Exercise goal: Could you print the stretch of lines below from the one with "γματοποιηθούν συνολικά μέσω" through the one with "olumn: Ivan Kràl – R", exactly as they stand and without any pictures?

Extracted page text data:
^^^^

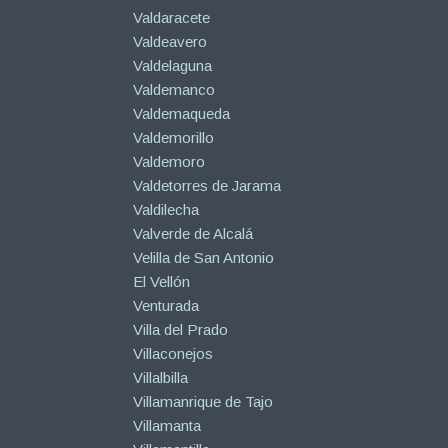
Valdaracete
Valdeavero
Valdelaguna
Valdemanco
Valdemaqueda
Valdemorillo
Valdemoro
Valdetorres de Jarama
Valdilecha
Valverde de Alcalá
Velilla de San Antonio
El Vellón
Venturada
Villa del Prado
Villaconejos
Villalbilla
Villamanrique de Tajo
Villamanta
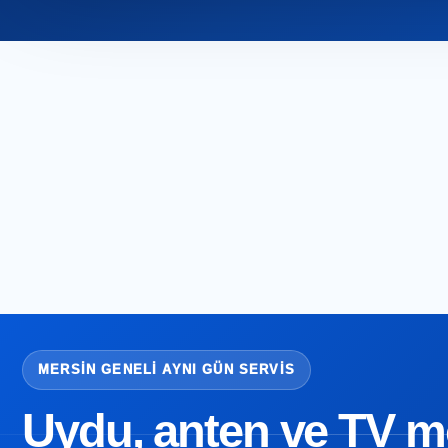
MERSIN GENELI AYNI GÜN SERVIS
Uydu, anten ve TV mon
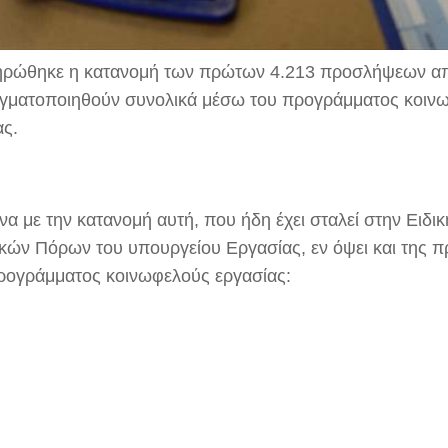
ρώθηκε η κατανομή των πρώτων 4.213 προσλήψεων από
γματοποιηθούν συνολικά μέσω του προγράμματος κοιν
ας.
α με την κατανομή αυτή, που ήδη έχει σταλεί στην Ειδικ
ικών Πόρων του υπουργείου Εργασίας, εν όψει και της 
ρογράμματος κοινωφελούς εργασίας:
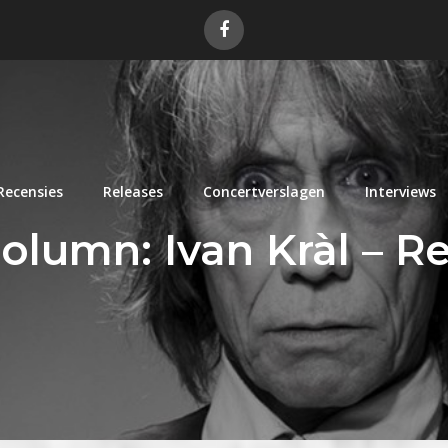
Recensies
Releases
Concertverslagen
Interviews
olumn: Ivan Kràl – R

^^^^

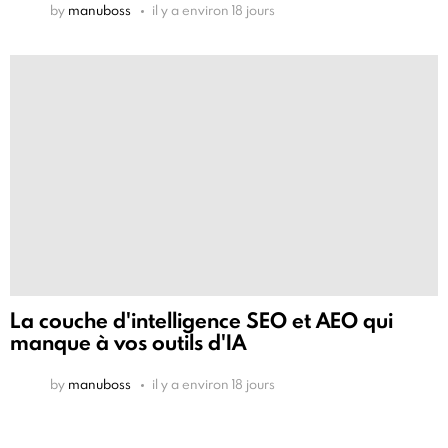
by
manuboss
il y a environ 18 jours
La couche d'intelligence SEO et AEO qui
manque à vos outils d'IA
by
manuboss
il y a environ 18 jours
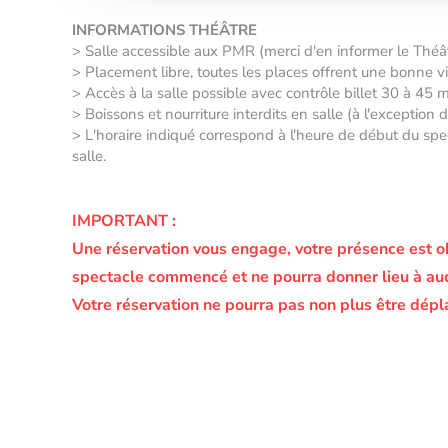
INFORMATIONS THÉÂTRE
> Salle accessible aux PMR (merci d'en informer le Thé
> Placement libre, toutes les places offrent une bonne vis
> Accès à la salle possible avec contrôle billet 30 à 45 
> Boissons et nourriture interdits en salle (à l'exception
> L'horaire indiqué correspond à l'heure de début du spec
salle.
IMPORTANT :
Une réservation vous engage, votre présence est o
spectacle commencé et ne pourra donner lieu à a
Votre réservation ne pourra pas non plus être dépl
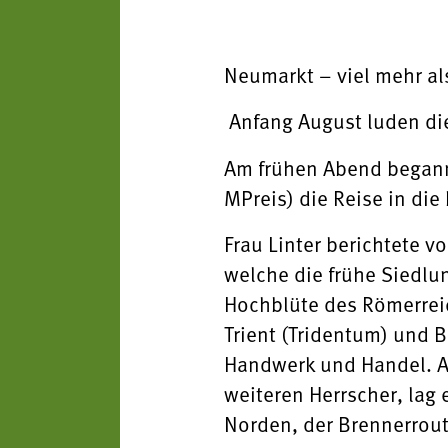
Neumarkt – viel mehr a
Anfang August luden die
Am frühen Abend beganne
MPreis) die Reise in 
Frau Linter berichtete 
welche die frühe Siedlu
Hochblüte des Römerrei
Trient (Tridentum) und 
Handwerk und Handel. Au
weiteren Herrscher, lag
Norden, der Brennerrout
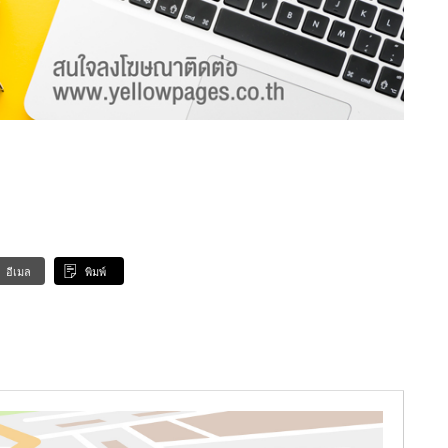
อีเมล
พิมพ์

^^^^

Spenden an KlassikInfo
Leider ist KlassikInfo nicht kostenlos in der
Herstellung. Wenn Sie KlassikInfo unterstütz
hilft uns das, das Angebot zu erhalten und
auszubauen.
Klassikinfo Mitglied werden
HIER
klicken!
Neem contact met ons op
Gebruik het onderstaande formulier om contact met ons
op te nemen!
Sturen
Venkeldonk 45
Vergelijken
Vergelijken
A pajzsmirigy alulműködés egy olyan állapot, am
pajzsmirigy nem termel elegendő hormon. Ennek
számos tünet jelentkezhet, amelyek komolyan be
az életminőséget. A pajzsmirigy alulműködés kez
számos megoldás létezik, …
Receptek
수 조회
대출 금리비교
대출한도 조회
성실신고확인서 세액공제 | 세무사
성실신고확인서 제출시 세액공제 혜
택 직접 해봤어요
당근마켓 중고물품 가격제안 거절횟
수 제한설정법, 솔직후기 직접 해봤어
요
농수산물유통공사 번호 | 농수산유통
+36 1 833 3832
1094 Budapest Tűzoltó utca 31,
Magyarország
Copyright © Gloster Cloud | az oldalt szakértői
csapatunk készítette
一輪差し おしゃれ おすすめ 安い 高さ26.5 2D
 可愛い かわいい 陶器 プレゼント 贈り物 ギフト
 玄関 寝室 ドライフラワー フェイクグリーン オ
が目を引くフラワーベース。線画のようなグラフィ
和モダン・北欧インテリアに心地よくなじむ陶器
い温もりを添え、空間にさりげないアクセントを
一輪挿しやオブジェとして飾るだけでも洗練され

^^^^

Written solution:
γματοποιηθούν συνολικά μέσω του προγράμματος κοιν
ας.
α με την κατανομή αυτή, που ήδη έχει σταλεί στην Ειδικ
ικών Πόρων του υπουργείου Εργασίας, εν όψει και της 
ρογράμματος κοινωφελούς εργασίας:
Recensies
Releases
Concertverslagen
Interviews
olumn: Ivan Kràl – R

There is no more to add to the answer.